After the explosions, Max had piled us all quickly into the back of a military truck, all eight kids still in their pyjamas, and driven through the smoke and burning to get here. The kids had only had a seconds each to say goodbye to their father and there had been no time to explain to them what was going on until Max had slammed the three-foot iron door shut and we’d listened to the clunk of every single bolt echo around the concrete bunker. We’d stood in silence for a few moments before I ushered them further in, found the switch to the unimpressive light and at least tried to settle the distress and confusion.
They were already scared and explaining to them was difficult, especially with Cato’s probing questions. He was far more developed than his younger siblings and he knew there was more than I was letting on to.
But all I could bring myself to tell him was that we had to stay down here until Daddy says it’s safe and that he is up there doing everything he can to make that happen. I told them the fires were set by that bad man we talked about before but they couldn’t burn forever. When the flames have died and the ash has settled, everything will be okay.
But Milly was seventeen and she knew the full situation as much as I did. My soft words didn’t stand a chance of settling her.

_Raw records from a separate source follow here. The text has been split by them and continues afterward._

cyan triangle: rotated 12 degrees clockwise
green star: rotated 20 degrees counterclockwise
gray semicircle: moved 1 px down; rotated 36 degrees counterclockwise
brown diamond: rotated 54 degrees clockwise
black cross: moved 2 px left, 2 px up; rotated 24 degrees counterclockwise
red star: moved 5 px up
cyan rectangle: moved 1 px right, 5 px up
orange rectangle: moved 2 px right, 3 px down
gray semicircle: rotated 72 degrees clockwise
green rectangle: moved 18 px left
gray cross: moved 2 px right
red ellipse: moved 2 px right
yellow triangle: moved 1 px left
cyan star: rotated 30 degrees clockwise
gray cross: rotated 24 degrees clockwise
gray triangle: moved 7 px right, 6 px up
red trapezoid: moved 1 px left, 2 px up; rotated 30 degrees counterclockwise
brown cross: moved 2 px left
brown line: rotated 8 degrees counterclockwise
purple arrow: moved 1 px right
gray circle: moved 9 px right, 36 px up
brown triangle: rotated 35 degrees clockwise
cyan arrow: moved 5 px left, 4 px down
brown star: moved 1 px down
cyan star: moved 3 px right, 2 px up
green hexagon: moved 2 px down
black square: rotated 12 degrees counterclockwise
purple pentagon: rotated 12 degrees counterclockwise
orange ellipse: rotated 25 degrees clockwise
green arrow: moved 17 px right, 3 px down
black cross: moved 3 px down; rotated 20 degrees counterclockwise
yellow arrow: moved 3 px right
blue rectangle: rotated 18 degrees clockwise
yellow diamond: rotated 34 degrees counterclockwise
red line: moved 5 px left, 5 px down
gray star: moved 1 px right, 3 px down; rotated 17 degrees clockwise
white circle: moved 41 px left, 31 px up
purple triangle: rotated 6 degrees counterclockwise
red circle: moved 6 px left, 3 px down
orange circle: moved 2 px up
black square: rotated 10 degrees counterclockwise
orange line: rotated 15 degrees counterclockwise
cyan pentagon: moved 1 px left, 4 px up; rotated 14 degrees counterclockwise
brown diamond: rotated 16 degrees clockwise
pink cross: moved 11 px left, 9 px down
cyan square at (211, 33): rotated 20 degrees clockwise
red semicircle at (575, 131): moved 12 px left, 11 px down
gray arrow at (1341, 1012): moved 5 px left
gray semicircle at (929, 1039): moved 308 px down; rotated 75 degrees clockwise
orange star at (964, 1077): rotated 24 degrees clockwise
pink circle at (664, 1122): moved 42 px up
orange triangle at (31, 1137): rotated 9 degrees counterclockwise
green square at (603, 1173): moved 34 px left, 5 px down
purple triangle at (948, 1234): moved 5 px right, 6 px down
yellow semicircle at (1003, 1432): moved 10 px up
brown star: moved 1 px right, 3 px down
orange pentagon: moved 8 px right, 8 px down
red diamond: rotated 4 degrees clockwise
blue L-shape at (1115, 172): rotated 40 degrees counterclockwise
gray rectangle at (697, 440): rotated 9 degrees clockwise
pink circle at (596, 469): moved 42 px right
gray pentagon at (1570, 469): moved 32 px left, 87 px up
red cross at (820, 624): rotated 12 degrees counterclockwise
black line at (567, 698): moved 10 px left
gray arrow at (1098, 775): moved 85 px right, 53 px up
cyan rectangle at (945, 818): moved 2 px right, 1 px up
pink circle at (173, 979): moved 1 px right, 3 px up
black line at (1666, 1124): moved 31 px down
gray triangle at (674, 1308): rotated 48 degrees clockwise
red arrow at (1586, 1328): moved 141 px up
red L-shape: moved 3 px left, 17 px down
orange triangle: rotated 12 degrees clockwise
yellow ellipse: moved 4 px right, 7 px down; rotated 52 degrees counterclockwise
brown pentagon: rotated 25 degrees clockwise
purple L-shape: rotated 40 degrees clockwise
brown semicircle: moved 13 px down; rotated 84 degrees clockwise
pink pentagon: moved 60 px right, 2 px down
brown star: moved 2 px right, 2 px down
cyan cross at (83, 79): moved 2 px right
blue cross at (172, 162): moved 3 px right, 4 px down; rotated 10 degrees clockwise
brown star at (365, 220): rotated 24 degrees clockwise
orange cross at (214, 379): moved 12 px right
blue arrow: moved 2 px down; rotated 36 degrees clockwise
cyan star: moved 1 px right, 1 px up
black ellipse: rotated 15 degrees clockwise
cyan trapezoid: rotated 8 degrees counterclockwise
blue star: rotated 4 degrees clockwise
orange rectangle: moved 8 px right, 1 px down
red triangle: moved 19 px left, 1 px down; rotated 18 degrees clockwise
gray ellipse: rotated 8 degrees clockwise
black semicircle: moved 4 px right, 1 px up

“Why don’t you sit down, Milly?” I suggested, there’s plenty of room.
She shook her head, “I can’t,” she said clenching her fists, “I just…”
She tilted her head back and contorted her face in what looked like pain.
“Just what?”
“Somethings not right. I can sense it,” She replied, “Those books we’ve read about my magic and Hecate. They all talk about how I should be able to see the future. I’ve never been able to hone that power. Occasionally I have visions but only in dreams and they’re weird and hard to interpret. But there are feelings that I get. Like preemptive emotions for what’s about to come…”
She then turned to me. Her face was grave, her bottom lip quivered a little as she pressed her nails into the palms of her hand.
“… and what emotions do you feel now?” I asked.
“Panic, suffering, chaos, anger, fear…,” she said, “And then this one emotion that I could never have imagined. It’s like nothing I’ve felt before. It’s cold and empty and dark and…” she glanced down to my children in a split second before continuing in a hushed tone, “… It’s like death, Ella.”
Now my lip trembled too.
“Whose going to die Milly?” I asked.
She clenched her fists even tighter as she just stared into my eyes, her face plastered in pure dread.
“Us and everyone we hold dear.”
Leo’s POV
Blair and I leapt behind our truck, ducking low, as another round of machine-gun fire was sent our way.
We breathed heavily pressing our backs against the armoured metal.
The bombs laid on the roads and around the border had all been detonated by the first fleet of Martinez’s men meaning now there was a free passage for hundreds more to flood in, all trigger happy and ruthless.